BEGIN RECORDS FOR THIS EXERCISE
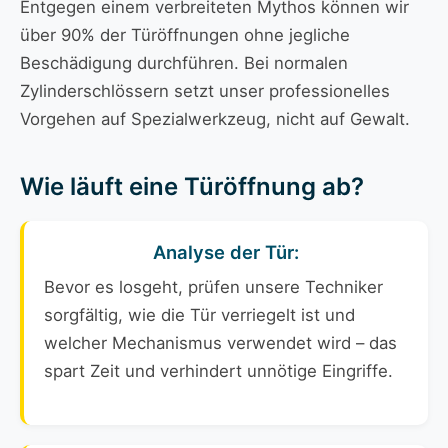
Entgegen einem verbreiteten Mythos können wir
über 90% der Türöffnungen ohne jegliche
Beschädigung durchführen. Bei normalen
Zylinderschlössern setzt unser professionelles
Vorgehen auf Spezialwerkzeug, nicht auf Gewalt.
Wie läuft eine Türöffnung ab?
Analyse der Tür:
Bevor es losgeht, prüfen unsere Techniker
sorgfältig, wie die Tür verriegelt ist und
welcher Mechanismus verwendet wird – das
spart Zeit und verhindert unnötige Eingriffe.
END RECORDS FOR THIS EXERCISE
§ **WHAT YOU NEED TO DO**
Return the lines from the line containing "Vorgehen auf Spezialwerkzeug, nicht" to the end of the entries above, exactly as they appear and with no other output.

§ **EXPECTED ANSWER**
Vorgehen auf Spezialwerkzeug, nicht auf Gewalt.
Wie läuft eine Türöffnung ab?
Analyse der Tür:
Bevor es losgeht, prüfen unsere Techniker
sorgfältig, wie die Tür verriegelt ist und
welcher Mechanismus verwendet wird – das
spart Zeit und verhindert unnötige Eingriffe.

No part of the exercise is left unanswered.